Correlation between systemic immune‑inflammation index and routine hemogram‑related inflammatory markers in the prognosis of retinopathy of prematurity
Künye
Akdogan, M., Ustundag, Y., Cevik, S. G., Dogan, P., & Dogan, N. (2021). Correlation between systemic immune-inflammation index and routine hemogram-related inflammatory markers in the prognosis of retinopathy of prematurity. Indian Journal of Ophthalmology, 69(8), 2182.Özet
Purpose: To evaluate the prognostic potential of systemic inflammatory index in the course of retinopathy
of prematurity (ROP). Methods: This is a retrospective case‑control study. 303 infants with a gestational
age of ≤35 weeks were screened with and without ROP at birth and 1 month after the birth of complete
blood counts (CBC) were included in this study. Serum neutrophil‑to‑lymphocyte ratio (NLR),
lymphocyte‑to‑monocyte ratio (LMR), platelet‑to‑lymphocyte (PLR), and systemic immune‑inflammation
index (SII) was calculated at birth and one month after. LMR was calculated by dividing the absolute
lymphocyte count by the absolute monocyte count. NLR and PLR were determined by dividing the
absolute neutrophil count or the absolute platelet count by the absolute lymphocyte count, respectively.

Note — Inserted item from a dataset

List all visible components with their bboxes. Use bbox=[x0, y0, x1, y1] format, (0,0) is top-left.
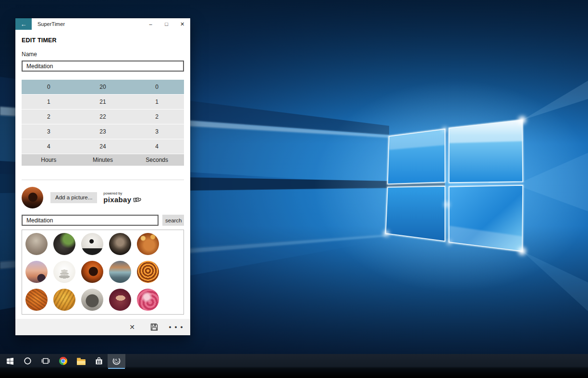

The SII was calculated by the formula = neutrophilxplatelet/lymphocyte. All statistical analyses were
performed using SPSS 22 (SPSS for Windows, version 22.0; SPSS, Inc. Chicago, IL, USA). Results: A total
of 303 infants were included 145 with ROP and 158 without ROP. The NLR, LMR, PLR and SII values
were 0.56 ± 1.17/0.51 ± 1.04 (P = 0.997), 13.7 ± 18/9.49 ± 13.1 (P = 0.014), 31.69 ± 68/24.1 ± 37.7 (P = 0.268),
131.42 ± 326/124.66 ± 267 (P = 0.935) in with ROP and without ROP infant at birth respectively. The
NLR, LMR, PLR, and SII values were 0.68 ± 1.27/0.34 ± 0.99 (P = 0.001), 2.58 ± 6.01/2.46 ± 14.5 (P = 0.706),
47.5 ± 78.33/33.55 ± 42.4 (P = 0.035), and 253 ± 681/114 ± 345 (P = 0.001), respectively in with ROP and without
ROP infant at 1 month after birth. Conclusion: The NLR, PLR, and SII seem an independent predictor of
the development of ROP.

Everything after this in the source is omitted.